In total, 28 trainees underwent eye checks and 19 received flu vaccinations. It goes to show that where there is a willing heart, there is a way around every challenge.
REACHING OUT TO THE REGION
Though it is said that charity begins at home, our Community Outreach team has in recent years ventured beyond our shores. In 2017, our nurses conducted a series of training sessions with WAH Foundation (Water and Healthcare Foundation) in Kampong Chhnang, Cambodia. Our neonatal colleagues conducted a Train-the-Trainer programme and imparted knowledge and skills on newborn resuscitation. This is in view of the high incidence of respiratory issues among the 3,800 or so babies delivered in the hospitals and health centres of the province.
Every month, over 100 newborns and over 4,600 children below the age of 14 years old suffer from respiratory issues. While 99 percent of these patients are seen at the province’s health centre, severe cases are sent to Phnom Penh. To date, our team has already conducted three training sessions – two in 2017 and the most recent one in November 2018. They were attended by 82 local midwives and nurses from various health centres who will help to train their colleagues back at work with their newfound knowledge.
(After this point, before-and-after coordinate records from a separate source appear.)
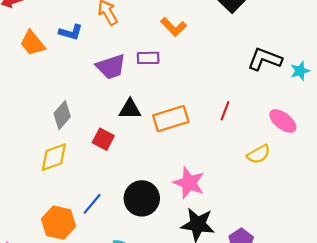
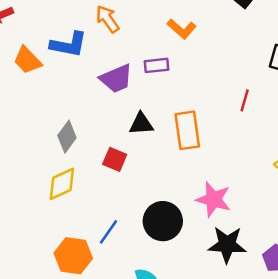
blue L-shape: (71, 32) -> (69, 44), size x1.4
red line: (225, 111) -> (245, 100), moved
orange rectangle: (171, 119) -> (187, 130), turned -76

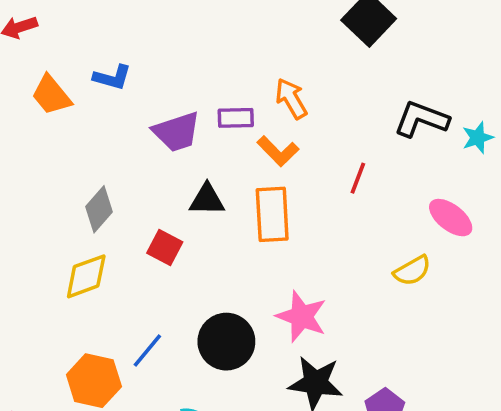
orange arrow: (108, 19) -> (291, 99), moved
orange L-shape: (182, 29) -> (278, 151), moved
blue L-shape: (69, 44) -> (112, 77), size x0.7

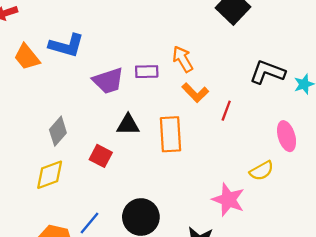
blue L-shape: (112, 77) -> (66, 45), size x1.4
orange L-shape: (278, 151) -> (195, 93), moved
pink ellipse: (451, 218) -> (287, 136), turned 36
pink star: (302, 316) -> (228, 200), moved

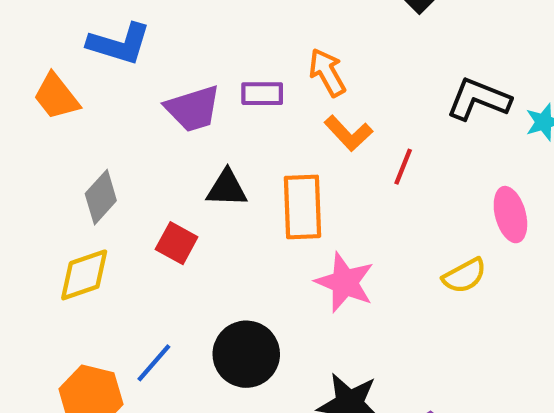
orange trapezoid: (27, 57) -> (56, 96), moved
pink star: (228, 200) -> (345, 282), moved

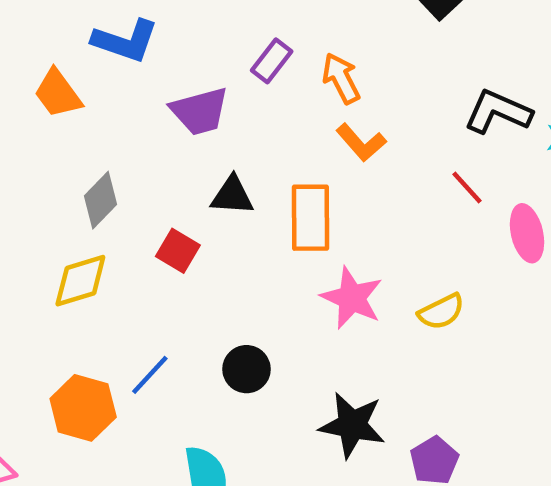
purple rectangle: (262, 94) -> (272, 61), moved, turned -54
red line: (403, 167) -> (467, 188), moved, turned -66
yellow semicircle: (464, 276) -> (441, 312), moved
black circle: (246, 354) -> (246, 369), size x0.7

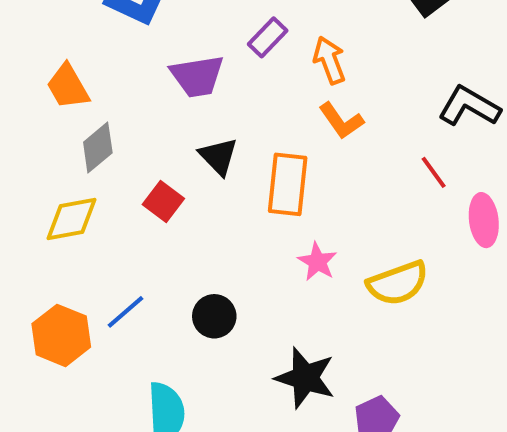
orange trapezoid: (58, 94) -> (68, 86), moved
black triangle: (232, 195) -> (218, 156), turned 36
pink star: (352, 298) -> (317, 262), size x0.7
yellow semicircle: (441, 312) -> (398, 283), size x1.4

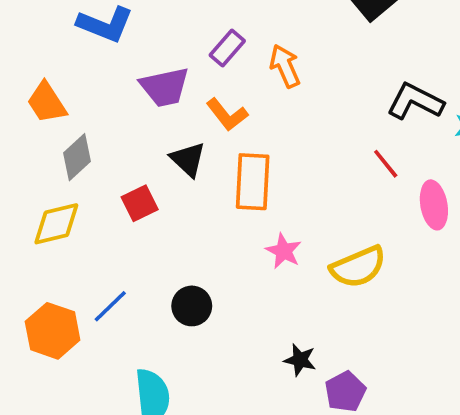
orange L-shape: (341, 121) -> (227, 115), moved
red square: (163, 201) -> (140, 203), turned 30
black star: (305, 378) -> (300, 360), moved, size x0.6

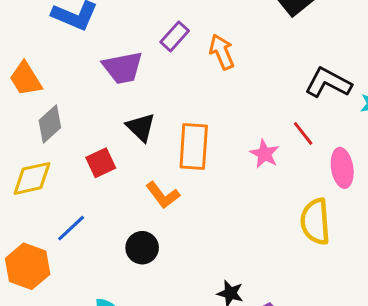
orange L-shape: (227, 115) -> (163, 195), moved
pink star: (284, 251) -> (264, 154), moved
yellow semicircle: (358, 267) -> (315, 221), moved, turned 108
blue line: (110, 306) -> (71, 228), moved

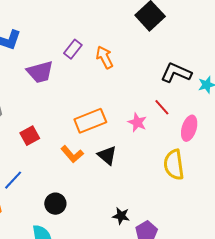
black triangle: (141, 127) -> (107, 155), moved
orange rectangle: (194, 146) -> (90, 121), turned 68
pink ellipse: (342, 168) -> (189, 128), turned 30
black circle: (142, 248) -> (55, 204), moved

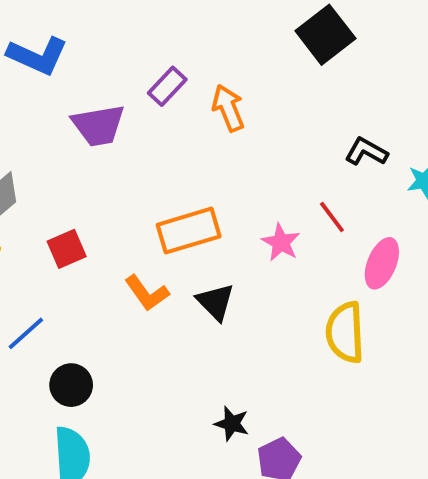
black L-shape: (176, 73) -> (366, 152), size x0.7
black circle: (55, 204) -> (71, 385), moved

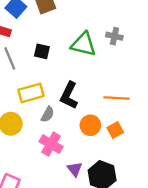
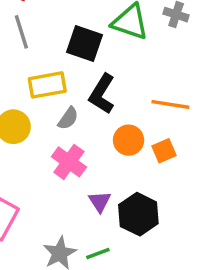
black square: (42, 51) -> (84, 44), moved, size x1.5

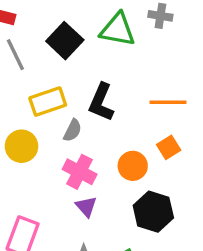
black square: (84, 44) -> (65, 41), moved, turned 33
orange circle: (129, 140) -> (133, 166), moved
purple triangle: (100, 202) -> (86, 207), moved

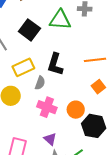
orange circle: (133, 166) -> (76, 110), moved
purple triangle: (86, 207) -> (50, 139), moved

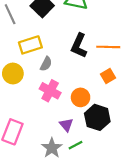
black L-shape: (55, 64) -> (79, 46), moved
purple triangle: (50, 139) -> (66, 125), moved

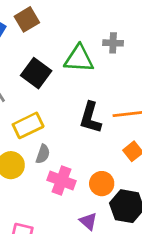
gray semicircle: (46, 64) -> (43, 154), moved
In addition, Bodhi Meditation donated the potentially life-saving equipment of three Neopuff machines and 10 nebulisers.
THE POWER OF LOVE
Just as our Sisters once trained the children of leprosy patients to become nurses, and a group of generous doctors bought a machine that enabled a paralysed man to write and find his literary legs, many of our recent and ongoing efforts in Community Outreach help people help themselves.
Whether we are empowering individuals through education or enabling them through donations of medical supplies and services, we always aim to instil hope in the heart of each and every person whose path we cross. In doing so, we continue to reaffirm the transformative power of love.